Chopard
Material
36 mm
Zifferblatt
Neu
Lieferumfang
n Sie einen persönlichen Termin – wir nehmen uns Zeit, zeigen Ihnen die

---

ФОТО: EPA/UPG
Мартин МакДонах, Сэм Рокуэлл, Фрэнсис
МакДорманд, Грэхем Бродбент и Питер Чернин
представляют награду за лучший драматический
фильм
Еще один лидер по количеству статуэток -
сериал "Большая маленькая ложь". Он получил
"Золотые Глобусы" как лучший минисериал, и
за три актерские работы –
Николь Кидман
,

■ DESCRIPTION OF THE TASK ■
Considering only the material above, set down every line from the one with "Zifferblatt" to the one with "n Sie einen", inclusive, exactly as written.

■ YOUR RESPONSE ■
Zifferblatt
Neu
Lieferumfang
n Sie einen persönlichen Termin – wir nehmen uns Zeit, zeigen Ihnen die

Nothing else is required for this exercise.